WHAT IS EXPECTED: From the line that includes "This screenshot has height=1420, width=1568." to the closing line of the data, please transcribe every line exactly and add nothing.

SOURCE INFORMATION:
'''

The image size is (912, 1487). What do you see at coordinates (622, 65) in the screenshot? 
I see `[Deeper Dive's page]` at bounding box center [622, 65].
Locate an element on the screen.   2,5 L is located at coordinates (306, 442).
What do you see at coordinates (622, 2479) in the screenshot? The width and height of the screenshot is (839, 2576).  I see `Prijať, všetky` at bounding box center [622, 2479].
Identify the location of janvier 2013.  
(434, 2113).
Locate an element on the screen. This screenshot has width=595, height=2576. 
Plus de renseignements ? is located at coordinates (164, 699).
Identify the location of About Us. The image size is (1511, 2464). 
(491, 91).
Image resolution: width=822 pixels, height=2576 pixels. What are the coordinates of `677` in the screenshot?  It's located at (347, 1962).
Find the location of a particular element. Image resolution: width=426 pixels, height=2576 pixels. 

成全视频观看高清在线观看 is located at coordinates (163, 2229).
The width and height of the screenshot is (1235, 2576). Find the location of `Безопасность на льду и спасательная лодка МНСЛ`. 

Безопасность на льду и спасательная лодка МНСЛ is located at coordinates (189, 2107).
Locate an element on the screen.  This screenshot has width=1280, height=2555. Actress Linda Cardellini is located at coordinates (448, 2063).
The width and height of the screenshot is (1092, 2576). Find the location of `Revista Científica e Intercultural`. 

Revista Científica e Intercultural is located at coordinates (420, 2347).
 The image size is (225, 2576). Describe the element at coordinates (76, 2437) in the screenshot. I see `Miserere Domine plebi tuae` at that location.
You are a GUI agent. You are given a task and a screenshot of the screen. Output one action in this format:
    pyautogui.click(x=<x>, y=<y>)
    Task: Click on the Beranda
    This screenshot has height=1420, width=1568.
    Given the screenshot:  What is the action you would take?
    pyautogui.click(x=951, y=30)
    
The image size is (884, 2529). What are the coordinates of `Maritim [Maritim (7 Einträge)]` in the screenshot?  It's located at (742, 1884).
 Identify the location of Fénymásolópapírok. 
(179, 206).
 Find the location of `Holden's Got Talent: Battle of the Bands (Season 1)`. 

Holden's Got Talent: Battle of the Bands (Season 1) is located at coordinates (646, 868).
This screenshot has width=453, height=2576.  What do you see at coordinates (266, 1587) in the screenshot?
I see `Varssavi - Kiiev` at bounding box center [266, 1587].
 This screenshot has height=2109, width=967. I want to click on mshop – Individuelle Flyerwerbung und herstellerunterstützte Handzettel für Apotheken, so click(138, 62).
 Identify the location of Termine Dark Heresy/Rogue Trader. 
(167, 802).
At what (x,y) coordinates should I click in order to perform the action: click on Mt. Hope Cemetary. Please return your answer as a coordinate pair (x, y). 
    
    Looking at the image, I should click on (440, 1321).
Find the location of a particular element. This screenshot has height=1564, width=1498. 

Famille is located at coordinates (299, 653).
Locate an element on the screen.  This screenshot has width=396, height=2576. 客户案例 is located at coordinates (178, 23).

'''

ANSWER SECTION:
    This screenshot has height=1420, width=1568.
    Given the screenshot:  What is the action you would take?
    pyautogui.click(x=951, y=30)
    
The image size is (884, 2529). What are the coordinates of `Maritim [Maritim (7 Einträge)]` in the screenshot?  It's located at (742, 1884).
 Identify the location of Fénymásolópapírok. 
(179, 206).
 Find the location of `Holden's Got Talent: Battle of the Bands (Season 1)`. 

Holden's Got Talent: Battle of the Bands (Season 1) is located at coordinates (646, 868).
This screenshot has width=453, height=2576.  What do you see at coordinates (266, 1587) in the screenshot?
I see `Varssavi - Kiiev` at bounding box center [266, 1587].
 This screenshot has height=2109, width=967. I want to click on mshop – Individuelle Flyerwerbung und herstellerunterstützte Handzettel für Apotheken, so click(138, 62).
 Identify the location of Termine Dark Heresy/Rogue Trader. 
(167, 802).
At what (x,y) coordinates should I click in order to perform the action: click on Mt. Hope Cemetary. Please return your answer as a coordinate pair (x, y). 
    
    Looking at the image, I should click on (440, 1321).
Find the location of a particular element. This screenshot has height=1564, width=1498. 

Famille is located at coordinates (299, 653).
Locate an element on the screen.  This screenshot has width=396, height=2576. 客户案例 is located at coordinates (178, 23).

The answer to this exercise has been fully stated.